Srbijanka, docteure en ingénierie électrique en 1969, a été l’une des animatrices du Forum démocratique à partir de 1990. Munie d’un contrat d’enseignement aux Etats-Unis, elle reste cependant en Serbie au moment où l’incendie commence à consumer toute l’ex-Yougoslavie. Elle devient alors l’un des personnages-clé du Mouvement OTPOR ! (Résistance !), à partir de 1998. Otpor est sans doute le vrai vainqueur de Milošević : quoi d’étonnant, puisque ce mouvement, qui se veut non violent, est financé à grands coups de millions de dollars par le National Endowment for  Democracy, l’Open Society Institute de George Soros et Freedom House, une émanation de James Woolsey, le fameux ex-directeur de la CIA…

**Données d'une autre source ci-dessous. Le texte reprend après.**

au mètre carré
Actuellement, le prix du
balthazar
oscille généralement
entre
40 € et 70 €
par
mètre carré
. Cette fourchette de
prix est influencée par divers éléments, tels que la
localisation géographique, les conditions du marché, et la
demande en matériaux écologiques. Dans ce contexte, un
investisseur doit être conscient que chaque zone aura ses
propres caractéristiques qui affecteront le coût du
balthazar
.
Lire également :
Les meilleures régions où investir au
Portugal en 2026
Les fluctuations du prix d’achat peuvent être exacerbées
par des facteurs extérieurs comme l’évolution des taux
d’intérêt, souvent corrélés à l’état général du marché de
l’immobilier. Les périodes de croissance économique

Srbijanka, en tout cas, on la voit et on l’entend lors de toutes les grandes manifestations, en général violemment réprimées, de ces années 1990 tragiques et décisives.En 1999, Belgrade est bombardée par l OTAN : 3500 morts après les 200 000 imputables directement à l’ex-camarade Milošević dans tous les recoins de l’ex-Yougoslavie. C’est l’année aussi où Srbijanka est renvoyée de l’Université.

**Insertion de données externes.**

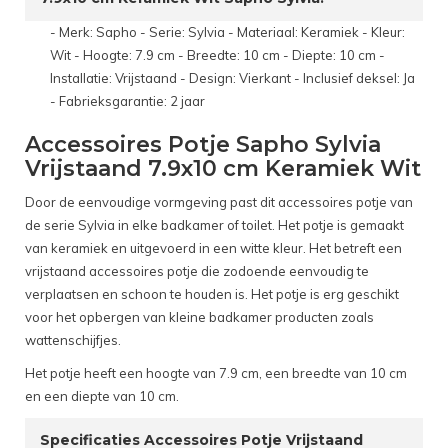
- Merk: Sapho - Serie: Sylvia - Materiaal: Keramiek - Kleur:
Wit - Hoogte: 7.9 cm - Breedte: 10 cm - Diepte: 10 cm -
Installatie: Vrijstaand - Design: Vierkant - Inclusief deksel: Ja
- Fabrieksgarantie: 2 jaar
Accessoires Potje Sapho Sylvia
Vrijstaand 7.9x10 cm Keramiek Wit
Door de eenvoudige vormgeving past dit accessoires potje van
de serie Sylvia in elke badkamer of toilet. Het potje is gemaakt
van keramiek en uitgevoerd in een witte kleur. Het betreft een
vrijstaand accessoires potje die zodoende eenvoudig te
verplaatsen en schoon te houden is. Het potje is erg geschikt
voor het opbergen van kleine badkamer producten zoals
wattenschijfjes.
Het potje heeft een hoogte van 7.9 cm, een breedte van 10 cm
en een diepte van 10 cm.
Specificaties Accessoires Potje Vrijstaand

L’Envers d’une histoire nous fait traverser ces événements à la fois intimes et historiques grâce à des allers et venues entre ces deux monde et à quelques passerelles : par exemple, une réunion amicale, en 2015, entre les anciens participants des Olympiades des mathématiques à Moscou de 1964, dont la docteure Turajlić faisait partie…

Après le renversement de Slobodan Milošević en 2000, Srbijanka est sceptique : la liberté oui, la révolution peut-être, mais pour quoi faire, et comment le faire ? Dans le film, on l’entend acquiescer avec sa fille sur la nécessité d’une nouvelle révolution, la précédente étant bien inachevée, mais se demandant en qui et en quoi elle pourrait bien consister…

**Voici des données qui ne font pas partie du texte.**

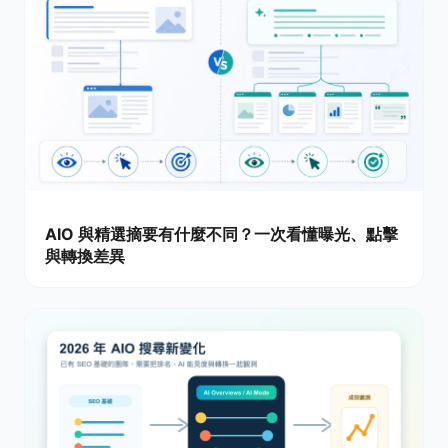
AIO 與精選摘要有什麼不同？一次看懂曝光、點擊
與轉換差異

Ce film présente un aspect étrangement minimaliste – sans doute lié au parti pris de l’intimité… Tous les éléments d’un ensemble sont présents, mais ils nécessitent une interprétation synthétique. Ce qu’on aperçoit en tout cas d’une manière plus claire que dans la plupart des œuvres consacrées à des sujets approchants, c’est l’histoire d’une famille, depuis 1918, et mieux encore, ses déterminants culturels. Le point de vue de Mila Turajlić n’est nullement sentimental ; mais il est assez étroit, et par là même, il permet cette perspective sociologisante sur certaines racines de la contestation libérale-démocratique contre le communisme d’abord (fût-ce celui de Tito, de 1945 à 1980-1989), puis contre la dictature du « boucher des Balkans ». Le grand-père de Srbijanka, en effet, était Ministre de la Justice en 1918, lors de la fondation de la première Yougoslavie. Une famille de la haute bourgeoisie. C’est lui qui avait fait construire le fameux bâtiment achevé en 1929, héros impassible du film et victime de la restructuration socialiste après la seconde guerre mondiale.

Joie de la famille lorsqu’ elle recouvre l’intégralité de l’appartement, dont une grande partie avait été occupée par des « étrangers » (à la famille) ! Il existe des constantes dans l’histoire des pays soviétisés ou socialisés ( la Yougoslavie, comme on sait, s’était « libérée » presque sans l’aide de l’Armée rouge). Un autre grand héros de la démocratie libérale, Vaclav Havel, était issu d’une telle famille, bien plus riche encore et bien plus influente – et Havel avait récupéré le patrimoine immobilier familial dans les années 2000 , lui aussi.

En réalité, l’histoire toute récente de la Serbie, à côté d’une corruption endémique et de nombreuses atteintes aux droits, montre quelques raisons de se montrer optimiste. A condition que nous fassions la part des choses, entre la vitrine européo-centrée et la volonté réelle de consolider la démocratie concrète.